Prepared statements in PostgreSQL
Prepared statements are one of the mechanisms that PostgreSQL provides to improve performance. The query is pre-compiled and cached, so subsequent queries relying on a similar structure can reuse it (at least until the table schema changes). Instead of parsing the query every time it’s executed, the database can reuse the prepared plan, reducing the overhead. Prepared statements also protect against SQL injection by separating the query from its parameters.
To create a prepared statement, the PREPARE
function is used:
PREPARE users_plan (text) AS SELECT id, email FROM users WHERE name = $1;
EXECUTE users_plan('lucas');
Some frameworks, such as Rails and its ActiveRecord, automatically convert queries into prepared statements. To view the currently cached statements, you can run:
SELECT * FROM pg_prepared_statements;
name | statement | prepare_time | parameter_types | from_sql |
---|---|---|---|---|
users_plan | PREPARE users_plan (text) AS SELECT id, email FROM users WHERE name = $1; | 2023-02-02 20:13:30 | {text} | t |
Named vs unnamed
There are 2 types of prepared statements in PostgreSQL to choose from:
Named
- These statements are cached within a single session and given a unique name for easy recall.Unnamed
- These are parametrized statements that are automatically deallocated when the next unnamed statement is generated within the same session.

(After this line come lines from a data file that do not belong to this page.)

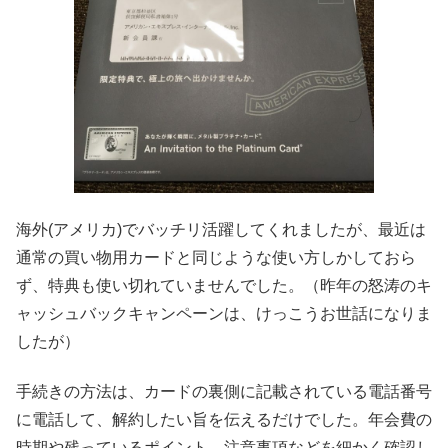
海外(アメリカ)でバッチリ活躍してくれましたが、最近は
通常の買い物用カードと同じような使い方しかしておら
ず、特典も使い切れていませんでした。（昨年の怒涛のキ
ャッシュバックキャンペーンは、けっこうお世話になりま
したが）
手続きの方法は、カードの裏側に記載されている電話番号
に電話して、解約したい旨を伝えるだけでした。年会費の
時期や残っているポイント、注意事項などを細かく確認し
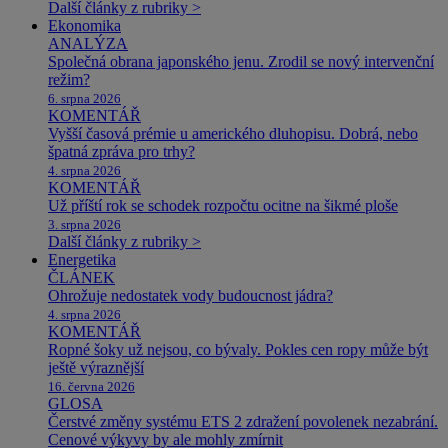
Další články z rubriky >
Ekonomika
ANALÝZA
Společná obrana japonského jenu. Zrodil se nový intervenční
režim?
6. srpna 2026
KOMENTÁŘ
Vyšší časová prémie u amerického dluhopisu. Dobrá, nebo
špatná zpráva pro trhy?
4. srpna 2026
KOMENTÁŘ
Už příští rok se schodek rozpočtu ocitne na šikmé ploše
3. srpna 2026
Další články z rubriky >
Energetika
ČLÁNEK
Ohrožuje nedostatek vody budoucnost jádra?
4. srpna 2026
KOMENTÁŘ
Ropné šoky už nejsou, co bývaly. Pokles cen ropy může být
ještě výraznější
16. června 2026
GLOSA
Čerstvé změny systému ETS 2 zdražení povolenek nezabrání.
Cenové výkyvy by ale mohly zmírnit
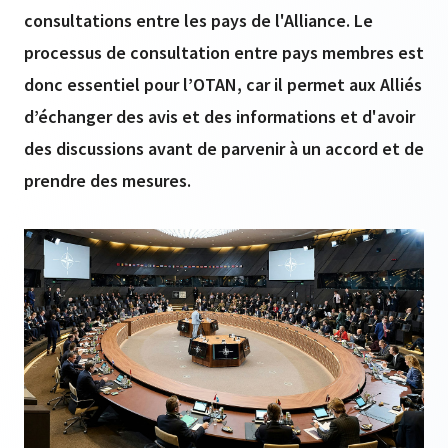
consultations entre les pays de l'Alliance. Le
processus de consultation entre pays membres est
donc essentiel pour l’OTAN, car il permet aux Alliés
d’échanger des avis et des informations et d'avoir
des discussions avant de parvenir à un accord et de
prendre des mesures.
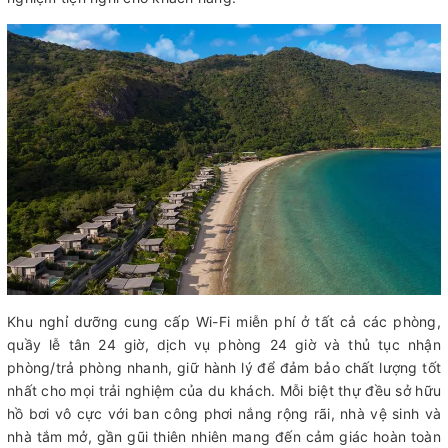
Khu nghỉ dưỡng cung cấp Wi-Fi miễn phí ở tất cả các phòng,
quầy lễ tân 24 giờ, dịch vụ phòng 24 giờ và thủ tục nhận
phòng/trả phòng nhanh, giữ hành lý để đảm bảo chất lượng tốt
nhất cho mọi trải nghiệm của du khách. Mỗi biệt thự đều sở hữu
hồ bơi vô cực với ban công phơi nắng rộng rãi, nhà vệ sinh và
nhà tắm mở, gần gũi thiên nhiên mang đến cảm giác hoàn toàn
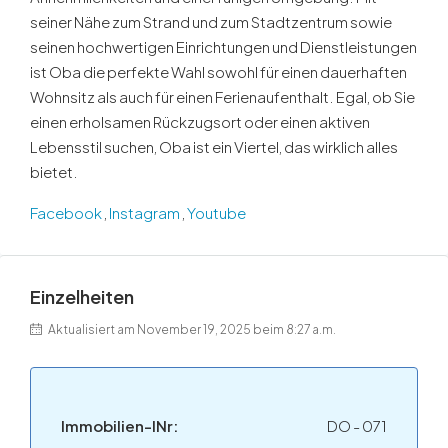
seiner Nähe zum Strand und zum Stadtzentrum sowie
seinen hochwertigen Einrichtungen und Dienstleistungen
ist Oba die perfekte Wahl sowohl für einen dauerhaften
Wohnsitz als auch für einen Ferienaufenthalt. Egal, ob Sie
einen erholsamen Rückzugsort oder einen aktiven
Lebensstil suchen, Oba ist ein Viertel, das wirklich alles
bietet.
Facebook
,
Instagram
,
Youtube
Einzelheiten
Aktualisiert am November 19, 2025 beim 8:27 a.m.
Immobilien-INr:
DO - 071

When using PgBouncer (especially in transaction
or statement
pooling modes), it’s important to either disable named statements or replace them with unnamed ones. This is because database interactions (such as web requests with multiple queries and transactions) can occur across different connections.
Prepared statement planning
During the first five executions, PostgreSQL creates plans which takes parameter values into account. After that, generic plan (independent of parameter values) is created, and if it’s estimated to be no more expensive, it will be used from that point on.
When executing a query in PostgreSQL, the first five times the query is run, the database creates plans that take into account the specific parameter values and calculates average cost. After that, the generic plan that is independent of the parameter values is generated and its cost is compared with previous custom plans. If it’s not much more expensive, it will be used for all subsequent executions.